1.     The nature and seriousness of the breaches.

  • Savvi was reckless in its approach to compliance with the LTL Limit and the payment of remuneration to directors.
  • The breaches revealed weaknesses in Savvi’s systems and controls and governance arrangements for managing long-term lending and directors’ expenses.
  • The period of time over which the breaches occurred, a four year period overall.

2.     The need to impose a proportionate level of penalty.

The Central Bank confirms that its investigation into Savvi in respect of this matter is closed. 
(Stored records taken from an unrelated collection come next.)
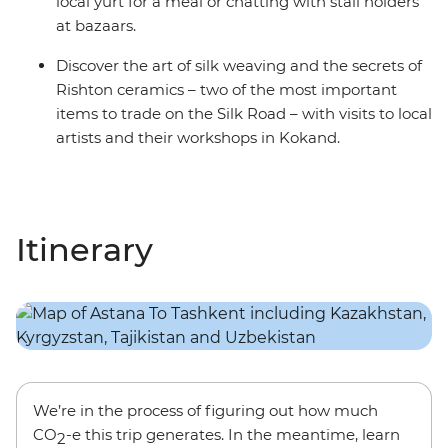
local yurt for a meal or chatting with stall holders
at bazaars.
Discover the art of silk weaving and the secrets of
Rishton ceramics – two of the most important
items to trade on the Silk Road – with visits to local
artists and their workshops in Kokand.
Itinerary
We’re in the process of figuring out how much
CO
-e this trip generates. In the meantime, learn
2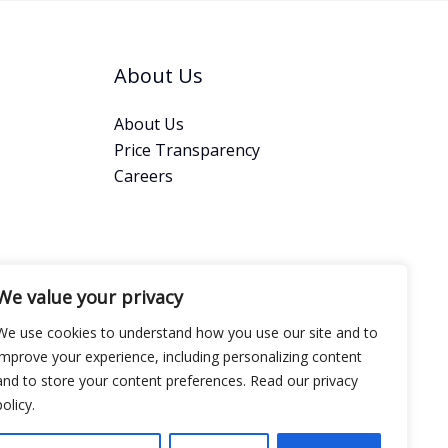
About Us
About Us
Price Transparency
Careers
We value your privacy
We use cookies to understand how you use our site and to
improve your experience, including personalizing content
and to store your content preferences. Read our privacy
policy.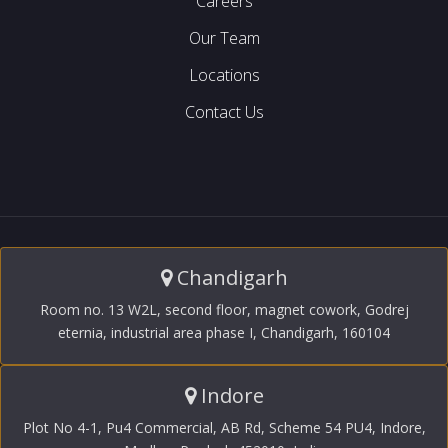
Careers
Our Team
Locations
Contact Us
Chandigarh
Room no. 13 W2L, second floor, magnet cowork, Godrej
eternia, industrial area phase I, Chandigarh, 160104
Indore
Plot No 4-1, Pu4 Commercial, AB Rd, Scheme 54 PU4, Indore,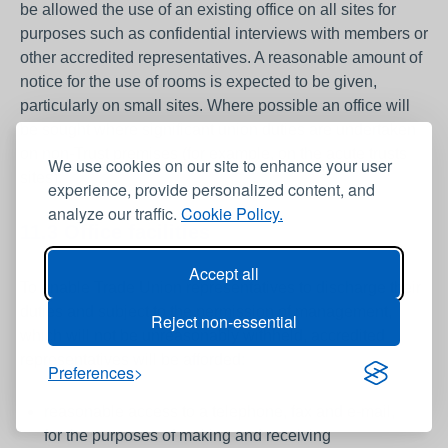
be allowed the use of an existing office on all sites for
purposes such as confidential interviews with members or
other accredited representatives. A reasonable amount of
notice for the use of rooms is expected to be given,
particularly on small sites. Where possible an office will
be sought where significant union duties are undertaken
on non-Trust premises (for example, on the acute trusts
We use cookies on our site to enhance your user
sites).
experience, provide personalized content, and
analyze our traffic.
Cookie Policy.
11.3 Office facilities
Accept all
To enable Trade Union representatives to discharge their
duties and subject to the permission of management,
Reject non-essential
which will not be unreasonably withheld, accredited
representatives will be afforded:
Preferences
reasonable access to a telephone, fax and e-mail,
for the purposes of making and receiving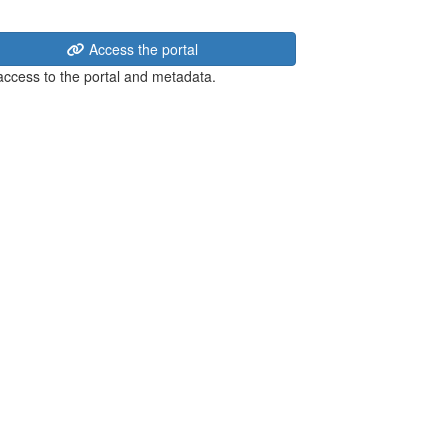
Access the portal
 access to the portal and metadata.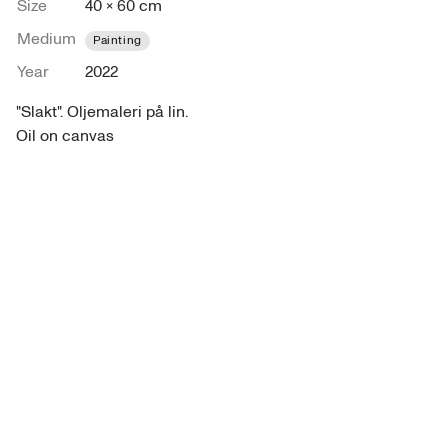
Size
40 × 60 cm
Medium
Painting
Year
2022
"Slakt". Oljemaleri på lin. 

Oil on canvas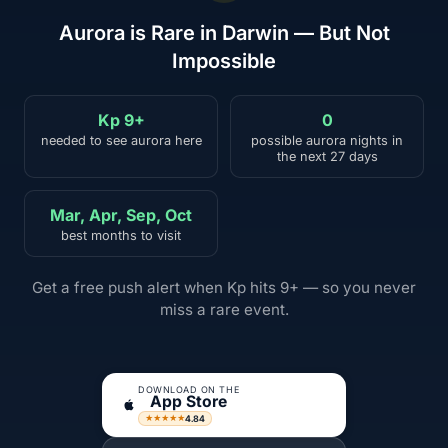
Aurora is Rare in Darwin — But Not
Impossible
Kp 9+
0
needed to see aurora here
possible aurora nights in
the next 27 days
Mar, Apr, Sep, Oct
best months to visit
Get a free push alert when Kp hits 9+ — so you never
miss a rare event.
DOWNLOAD ON THE
App Store
4.84
★★★★★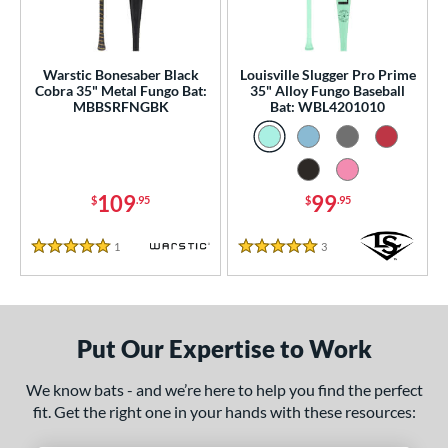
ce
gth
Warstic Bonesaber Black
Louisville Slugger Pro Prime
ght
Cobra 35" Metal Fungo Bat:
35" Alloy Fungo Baseball
MBBSRFNGBK
Bat: WBL4201010
p
13
matching results
2
ng Weight
109
99
$
.95
$
.95
 Construction
1
Reviews
3
Reviews
5 Stars
5 Stars
erial
nd
Put Our Expertise to Work
tomer Rating
 stars
& Up
matching results
2
We know bats - and we’re here to help you find the perfect
fit. Get the right one in your hands with these resources:
 stars
& Up
matching results
2
 stars
& Up
matching results
2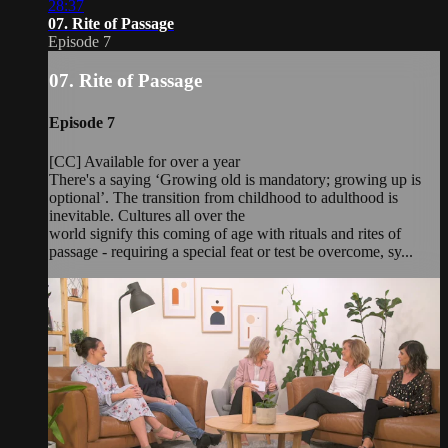
28:37
07. Rite of Passage
Episode 7
07. Rite of Passage
Episode 7
[CC] Available for over a year
There's a saying ‘Growing old is mandatory; growing up is
optional’. The transition from childhood to adulthood is
inevitable. Cultures all over the
world signify this coming of age with rituals and rites of
passage - requiring a special feat or test be overcome, sy...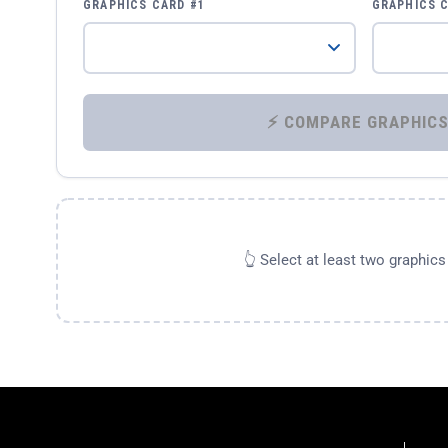
GRAPHICS CARD #1
GRAPHICS 
👆 Select at least two graphic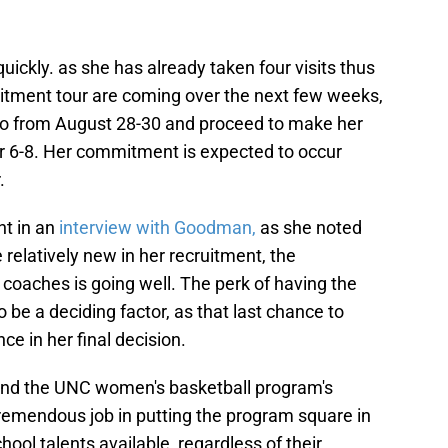
uickly. as she has already taken four visits thus
cruitment tour are coming over the next few weeks,
ado from August 28-30 and proceed to make her
r 6-8. Her commitment is expected to occur
.
nt in an
interview with Goodman,
as she noted
 relatively new in her recruitment, the
e coaches is going well. The perk of having the
o be a deciding factor, as that last chance to
e in her final decision.
 and the UNC women's basketball program's
tremendous job in putting the program square in
hool talents available, regardless of their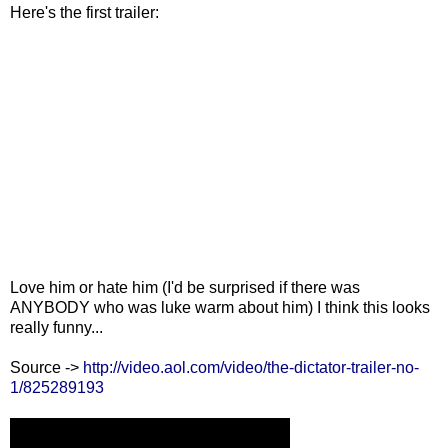
Here's the first trailer:
Love him or hate him (I'd be surprised if there was
ANYBODY who was luke warm about him) I think this looks
really funny...
Source ->
http://video.aol.com/video/the-dictator-trailer-no-
1/825289193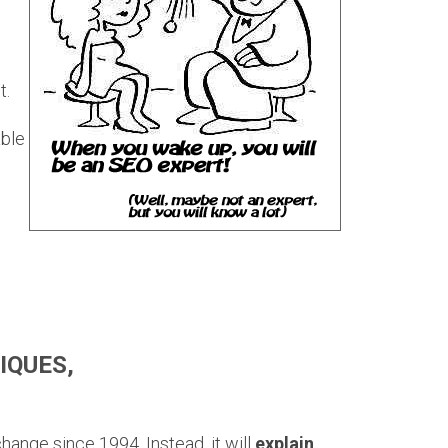
t.
able
IQUES,
change since 1994. Instead, it will
explain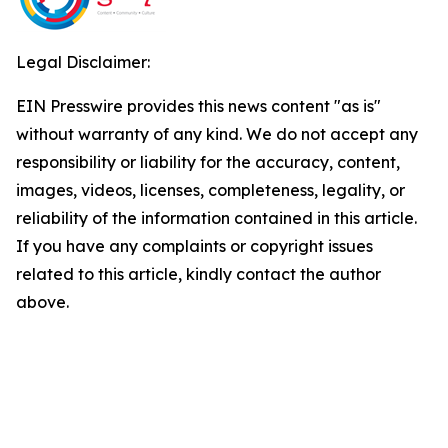
Legal Disclaimer:
EIN Presswire provides this news content "as is"
without warranty of any kind. We do not accept any
responsibility or liability for the accuracy, content,
images, videos, licenses, completeness, legality, or
reliability of the information contained in this article.
If you have any complaints or copyright issues
related to this article, kindly contact the author
above.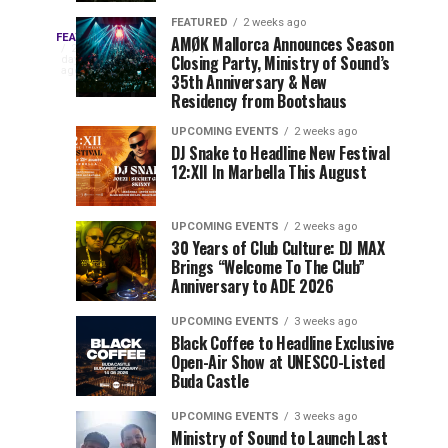
Drops
&
FEATURED
2 weeks ago
Three
Phase
Millions
FEATURED
AMØK Mallorca Announces Season
Every
2
Closing Party, Ministry of Sound’s
2
of
days
year,
ago
EDC
35th Anniversary & New
Lineup
Views:
EDC
Residency from Bootshaus
for
Tomorrowland
Orlando
Orlando
NYC
Closes
UPCOMING EVENTS
2 weeks ago
delivers
DJ Snake to Headline New Festival
2026
the
a
Sets
12:XII In Marbella This August
lineup
Gates
stacked
of
You
with
UPCOMING EVENTS
2 weeks ago
the
30 Years of Club Culture: DJ MAX
can’t-
Belgian
Cannot
Brings “Welcome To The Club”
miss
Consciencia
Anniversary to ADE 2026
performances,
Miss
Chapter
but
UPCOMING EVENTS
3 weeks ago
a
Black Coffee to Headline Exclusive
few
Open-Air Show at UNESCO-Listed
Buda Castle
artists
consistently
UPCOMING EVENTS
3 weeks ago
create
Ministry of Sound to Launch Last
moments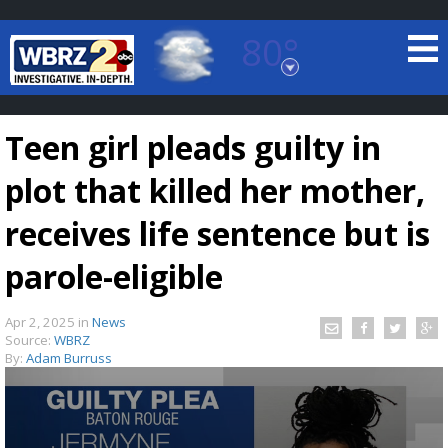
80°
Baton Rouge, Louisiana
7 DAY FORECAST
Teen girl pleads guilty in
plot that killed her mother,
receives life sentence but is
parole-eligible
©
TRUEVIEW
LOCAL RADAR
Apr 2, 2025
in
News
Source:
WBRZ
By:
Adam Burruss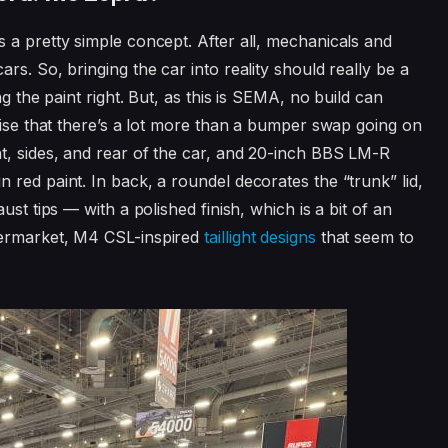
 a pretty simple concept. After all, mechanicals and
rs. So, bringing the car into reality should really be a
g the paint right. But, as this is SEMA, no build can
rise that there’s a lot more than a bumper swap going on
t, sides, and rear of the car, and 20-inch BBS LM-R
 red paint. In back, a roundel decorates the “trunk” lid,
ust tips — with a polished finish, which is a bit of an
termarket, M4 CSL-inspired
taillight designs
that seem to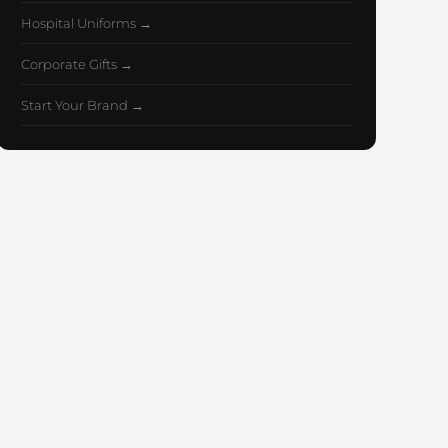
Hospital Uniforms →
Corporate Gifts →
Start Your Brand →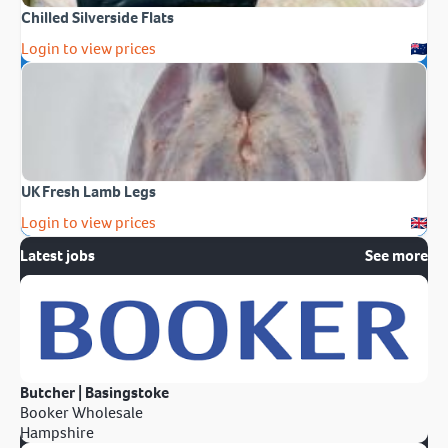
Chilled Silverside Flats
Login to view prices
UK Fresh Lamb Legs
Login to view prices
Latest jobs
See more
Butcher | Basingstoke
Booker Wholesale
Hampshire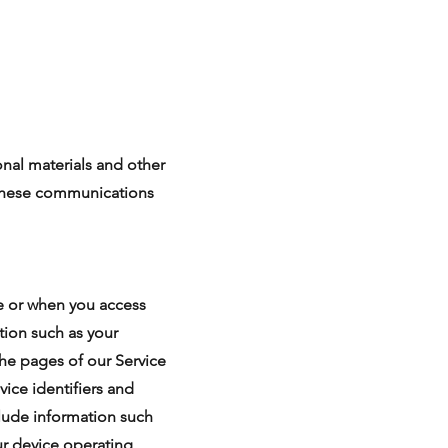
nal materials and other
f these communications
ce or when you access
tion such as your
the pages of our Service
vice identifiers and
clude information such
ur device operating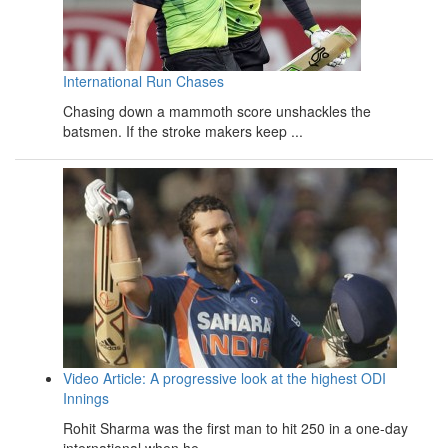
International Run Chases
Chasing down a mammoth score unshackles the
batsmen. If the stroke makers keep ...
Video Article: A progressive look at the highest ODI
Innings
Rohit Sharma was the first man to hit 250 in a one-day
international when he ...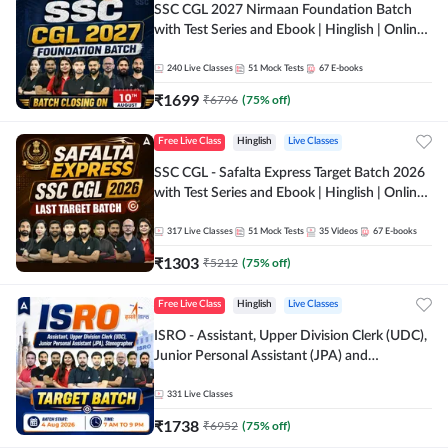
SSC CGL 2027 Nirmaan Foundation Batch
with Test Series and Ebook | Hinglish | Online
Live Classes By Adda247
240
Live Classes
51
Mock Tests
67
E-books
₹
1699
₹
6796
(
75
% off)
Free Live Class
Hinglish
Live Classes
SSC CGL - Safalta Express Target Batch 2026
with Test Series and Ebook | Hinglish | Online
Live Classes By Adda247
317
Live Classes
51
Mock Tests
35
Videos
67
E-books
₹
1303
₹
5212
(
75
% off)
Free Live Class
Hinglish
Live Classes
ISRO - Assistant, Upper Division Clerk (UDC),
Junior Personal Assistant (JPA) and
Stenographer - Target Batch | Hinglish |
Online Live Classes by Adda 247
331
Live Classes
₹
1738
₹
6952
(
75
% off)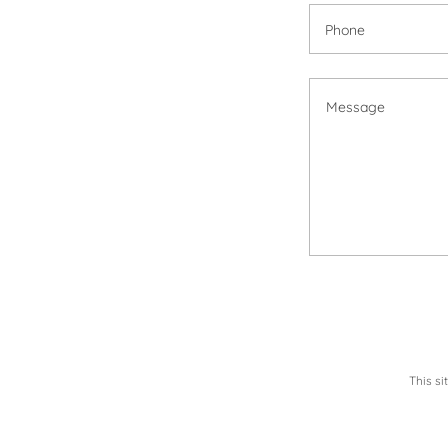
Phone
This s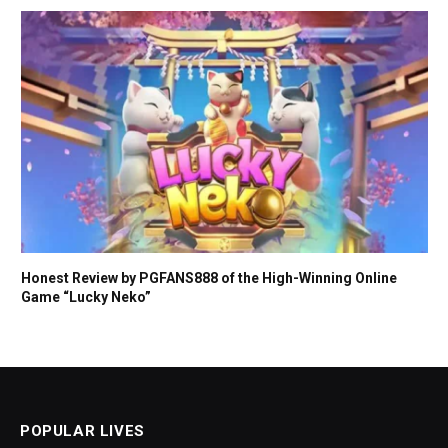
Honest Review by PGFANS888 of the High-Winning Online
Game “Lucky Neko”
POPULAR LIVES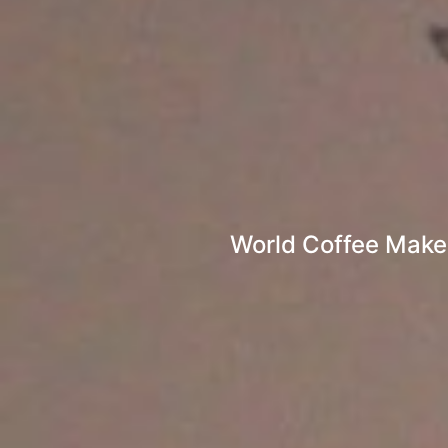
World Coffee Maker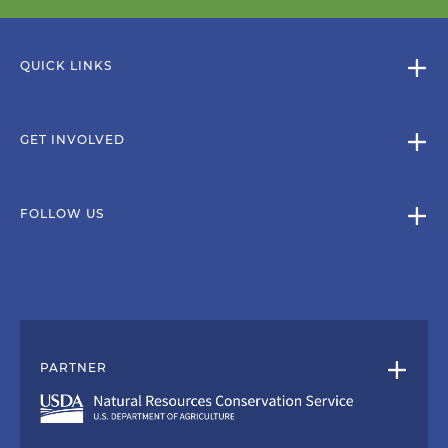
QUICK LINKS
GET INVOLVED
FOLLOW US
PARTNER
  1. The fine imposed by the Central Bank was imposed under Section 33AQ of the Central Bank Act 1942. The maximum penalty under Section 33AQ is €10,000,000, or an amount equal to 10% of the annual turnover of a regulated financial service provider, whichever is the greater.
  2. The fine reflects the application of the maximum percentage settlement discount of 30%, as per the Early Settlement Discount Scheme set out in the Central Bank’s “Outline of the Administrative Sanctions Procedure 2018” which is here.
  3. Funds collected from penalties are included in the Central Bank’s surplus income, which is payable directly to the Exchequer, following approval of the Statement of Accounts. The penalties are not included in general Central Bank revenue.
  4. Under the Central Bank’s PRISM system of supervision, Savvi is classified as a Medium Low Impact firm.PRISM Explained – How the Central Bank of Ireland is Implementing Risk-Based Regulation is available to download here.
  5. This is the Central Bank’s 133rd settlement since 2006 under its Administrative Sanctions Procedure, bringing total fines imposed by the Central Bank to over €99 million.
  6. The Central Bank has consulted on potential changes to the lending framework for credit unions (CP125 Consultation on Potential Changes to the Lending Framework for Credit Unions) and, expects to publish final proposals in the coming weeks, which will take effect at the beginning of 2020.